Dat het arbeidsrechtelijke ontslag niet meer bestond, blijkt ook uit het feit dat, zoals door de curator onbetwist is gesteld, [geïntimeerde] ook na 30 september 1997 - namelijk tot 15 oktober 1997 -, salaris heeft ontvangen, althans de in art. 61 van de Werkloosheidswet bedoelde uitkering.
3.3. Volledigheidshalve overweegt het hof nog dat voor zover [geïntimeerde] zich op het standpunt zou stellen dat hij teruggekomen is op het inroepen van de nietigheid - zo dit al mogelijk moet worden geacht, indien de nietigheid door de wederpartij (de curator) is erkend - in onvoldoende mate gesubstantieerd is wanneer [geïntimeerde] zulks, op ondubbelzinnige wijze, zou hebben gedaan. Het hof heeft niet uit de stukken kunnen afleiden dat hiervan sprake is geweest.
3.4. Het hof komt aldus tot de conclusie dat door erkenning van de curator van het beroep door [geïntimeerde] van de nietigheid van het ontslagbesluit van 30 juni 1997, dit ontslagbesluit in zowel vennootschapsrechtelijke als in arbeidsrechtelijke zin "non-existent" is. Van een kennelijk onredelijk ontslag kan derhalve geen sprake zijn. Dit leidt ertoe dat [geïntimeerde] evenmin aanspraak kan maken op een vordering uit (dit) kennelijk onredelijk ontslag.
Grief 1 slaagt derhalve.
4. Voor zover [geïntimeerde] aan zijn vordering mede ten grondslag legt dat het ontslagbesluit van de curator kennelijk onredelijk is, overweegt het hof het volgende.
Gelet op HR 12 januari 1990, NJ 1990/662 kan een ontslag dat op de voet van art. 40 FW wordt gegeven in een uitzonderingsgeval, kennelijk onredelijk zijn. Nog afgezien van het feit dat de vordering voor vergoeding van de schade die de werknemer daardoor leidt, een boedelschuld zou opleveren en niet een vordering die voor verificatie in aanmerking komt, is het hof van oordeel dat [geïntimeerde] onvoldoende feiten en omstandigheden heeft gesteld om de conclusie te dragen dat het ontslag ingevolge art. 40 FW kennelijk onredelijk is.
Slotsom
5. Het hof komt tot de conclusie dat grief 1 slaagt.
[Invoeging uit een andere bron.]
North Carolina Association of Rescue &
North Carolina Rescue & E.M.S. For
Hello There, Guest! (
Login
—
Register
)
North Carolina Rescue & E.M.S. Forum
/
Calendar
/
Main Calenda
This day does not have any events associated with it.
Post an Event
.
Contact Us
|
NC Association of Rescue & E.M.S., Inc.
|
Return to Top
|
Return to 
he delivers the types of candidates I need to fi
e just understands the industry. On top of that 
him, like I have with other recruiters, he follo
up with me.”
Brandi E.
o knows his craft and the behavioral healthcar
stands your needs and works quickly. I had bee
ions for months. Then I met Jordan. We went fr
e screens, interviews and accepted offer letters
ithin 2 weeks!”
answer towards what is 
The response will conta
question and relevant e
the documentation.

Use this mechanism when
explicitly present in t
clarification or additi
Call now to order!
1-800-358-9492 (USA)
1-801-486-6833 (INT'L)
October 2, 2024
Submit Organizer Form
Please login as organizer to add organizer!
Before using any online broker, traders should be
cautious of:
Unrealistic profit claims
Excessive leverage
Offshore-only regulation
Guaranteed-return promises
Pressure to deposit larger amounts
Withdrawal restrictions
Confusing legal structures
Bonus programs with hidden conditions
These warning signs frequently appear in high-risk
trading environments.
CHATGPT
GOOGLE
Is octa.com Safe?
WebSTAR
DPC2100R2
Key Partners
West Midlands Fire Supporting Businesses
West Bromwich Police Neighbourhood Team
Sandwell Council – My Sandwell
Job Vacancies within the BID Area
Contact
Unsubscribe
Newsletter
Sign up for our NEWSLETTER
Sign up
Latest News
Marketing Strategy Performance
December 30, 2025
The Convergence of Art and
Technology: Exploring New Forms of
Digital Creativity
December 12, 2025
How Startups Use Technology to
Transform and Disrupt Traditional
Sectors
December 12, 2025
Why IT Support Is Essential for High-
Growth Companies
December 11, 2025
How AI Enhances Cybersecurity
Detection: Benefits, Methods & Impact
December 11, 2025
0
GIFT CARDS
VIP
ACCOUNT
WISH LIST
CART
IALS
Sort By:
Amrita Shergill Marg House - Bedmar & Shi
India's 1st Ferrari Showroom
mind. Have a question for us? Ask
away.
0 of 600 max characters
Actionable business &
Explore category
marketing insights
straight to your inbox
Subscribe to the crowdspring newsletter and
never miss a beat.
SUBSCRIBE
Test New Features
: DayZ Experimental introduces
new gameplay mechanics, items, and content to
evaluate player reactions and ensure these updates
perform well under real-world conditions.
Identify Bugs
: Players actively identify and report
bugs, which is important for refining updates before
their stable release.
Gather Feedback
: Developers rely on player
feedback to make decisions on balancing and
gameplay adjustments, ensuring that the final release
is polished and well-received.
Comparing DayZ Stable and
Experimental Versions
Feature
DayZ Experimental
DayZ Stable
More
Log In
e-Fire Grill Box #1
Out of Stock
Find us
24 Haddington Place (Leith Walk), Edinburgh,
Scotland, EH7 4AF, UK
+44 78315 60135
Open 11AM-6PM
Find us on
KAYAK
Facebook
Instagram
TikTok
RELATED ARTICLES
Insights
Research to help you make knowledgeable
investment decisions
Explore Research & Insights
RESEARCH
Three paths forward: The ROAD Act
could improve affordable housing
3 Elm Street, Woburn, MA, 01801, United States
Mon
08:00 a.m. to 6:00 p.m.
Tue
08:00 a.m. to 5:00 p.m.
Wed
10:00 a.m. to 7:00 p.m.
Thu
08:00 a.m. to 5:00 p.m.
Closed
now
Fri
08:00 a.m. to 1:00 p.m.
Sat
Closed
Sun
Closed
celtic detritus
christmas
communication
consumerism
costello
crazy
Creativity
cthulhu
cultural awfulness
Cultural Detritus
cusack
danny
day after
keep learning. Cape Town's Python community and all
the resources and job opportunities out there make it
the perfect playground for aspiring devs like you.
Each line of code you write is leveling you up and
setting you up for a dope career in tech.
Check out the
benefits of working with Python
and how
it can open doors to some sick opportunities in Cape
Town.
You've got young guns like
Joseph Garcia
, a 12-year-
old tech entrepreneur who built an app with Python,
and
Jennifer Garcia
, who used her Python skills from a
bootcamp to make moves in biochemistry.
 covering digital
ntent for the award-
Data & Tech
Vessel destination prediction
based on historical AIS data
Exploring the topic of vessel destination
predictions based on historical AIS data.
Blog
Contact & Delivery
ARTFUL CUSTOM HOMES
Aan een bespreking van de overige grieven komt het hof daarom niet meer toe. De vordering van [geïntimeerde] komt niet voor verificatie in aanmerking. Het vonnis van de rechtbank zal worden vernietigd en de vordering van [geïntimeerde] zal worden afgewezen.
Als de in het ongelijk te stellen partij zal [geïntimeerde] worden veroordeeld in de kosten van de procedure, zowel in eerste aanleg als in hoger beroep.
Beslist wordt als volgt.
De beslissing
het gerechtshof:
vernietigt het vonnis van de rechtbank Groningen van 25 februari 2000;
en opnieuw rechtdoende:
wijst de vordering van [geïntimeerde] af;
veroordeelt [geïntimeerde] in de kosten van de procedure welke tot aan deze uitspraak zijn gevallen aan de zijde van de curator en begroot die op:
in eerste aanleg: € 181,50 aan verschotten en € 3.084,-- voor salaris van de procureur;
in hoger beroep: € 1.832,28 aan verschotten en € 2.812,-- voor salaris van de procureur.
Aldus gewezen door mrs. Knijp, voorzitter, Bax-Stegenga en De Bock, raden, en uitgesproken door mr Streppel, vice-president, lid van een enkelvoudige kamer, in tegenwoordigheid van mevrouw Mellink als griffier ter openbare terechtzitting van dit hof van woensdag 18 juni 2003.